There are some standards that you absolutely need to perform a task – like, er, big femurs. Others serve as a proxy for overall fitness – weeding out people who aren’t so muscled-up that they can’t run (true story) as well as people who aren’t so solely focused on cardiovascular fitness that they can’t lift heavy things. But to develop specific muscles to perform specific tasks of the kind we’re all wringing our hands over, people – males AND females – have to train. There’s no SEAL or Special Forces member who was selected because of his God-given VO2max. They worked hard.

However biased some standards may be (I am still mad that one stupid pull-up got between me, 7th-grade sit-ups-per-minute champion, and the Presidential Fitness Award), I am not worried about whether women will meet them. They’ll probably have to train harder than their male colleagues, but they’ll get there. They will continue to serve faithfully until they’ve proven to the rest of the nation what they proved to Dempsey and Panetta: that women are assets, not liabilities, on the battlefield.

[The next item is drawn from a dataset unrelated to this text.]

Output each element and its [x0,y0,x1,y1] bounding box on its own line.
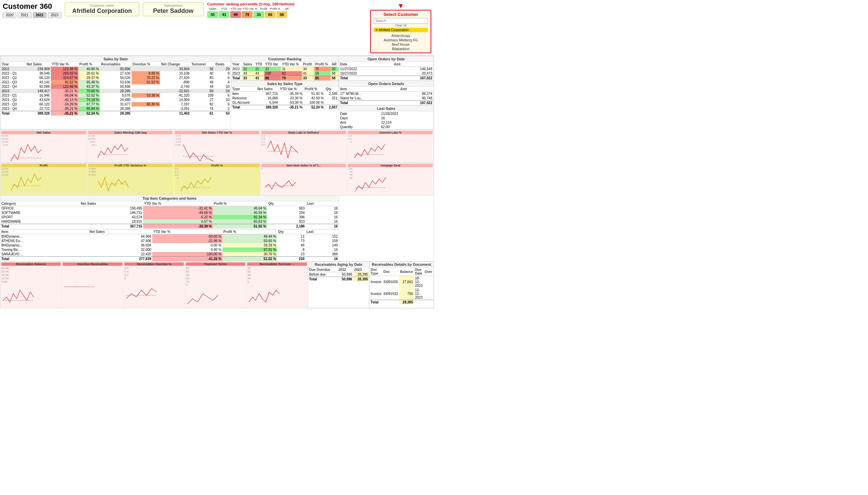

In fact, I think we should get those guys “My girl is stronger than you” t-shirts – fitted ones. Maybe it will inspire them to do a few pull-ups of their own.


It’s About Time

Today’s great news: The Pentagon officially lifted its ban on women in combat. The landmark decision comes after years of advocacy and lawsuits, including one brought just this past November. It’s a big accomplishment.

However, as some initial responses indicate, we still have a long way to go in terms of combating public ignorance.

Of the nasty comments already being made about women’s capability on the battlefield, I’m only going to address three:

1) The myth of lower standards. Yes, women have more time to complete their two-mile run and get more points per push-up on the physical fitness test. But when was the last time someone had a push-up-off with a terrorist? Women are actually better suited for surviving harsh conditions, in large part because of their metabolic differences. For years, the U.S. military has struggled to recruit to standard due to rising obesity and poor public education. Embracing women not only widens the pool of recruits, it brings in other important physical skills – like flexibility, endurance, and ability to tolerate extreme heat and cold. Turns out that higher body fat comes in handy sometimes, and not just when bearing children. Who knew?

2.) The myth of the Hollywood battlefield. Nevermind that most women at my Crossfit gym can execute more push-ups in a minute than the average talking head has done all year – the modern U.S. military demands a lot of talents that go well beyond rucking. Ever heard of the “tooth-to-tail ratio”? That’s the number of boots on the ground for every pair folded under an office chair, and it’s still around 10-to-one. So, just as you can’t have a successful career while excluded from combat, nor does playing movie-star soldier merit lifetime taxpayer payroll. American women are already an important asset on the battlefield and in the thousands of desk jobs that are the bulk of the DOD’s work; this just means that they can finally be recognized for all of it.

3.) The myth of men who “can’t help themselves.” Although I appreciate the irony in saying that the same men who “can’t help but protect” women on the battlefield “can’t help but attack” them sexually later on, it simply isn’t true. There are plenty of real men in the U.S. armed forces. Those who really feel that gender segregation is necessary might consider fighting for the other side. Not only does al-Qaeda keep women in their place, I hear they’ve got an impressive stash of porn.

If, on the other hand, you consider this a landmark and believe women in the military deserve better, you can help by supporting the Service Women’s Action Network. Or, you know, watching The Hunger Games, doing Fran at Rx, and getting that overweight, opinionated he-man at the bar to attempt the splits. Some things are just better when they’re co-ed.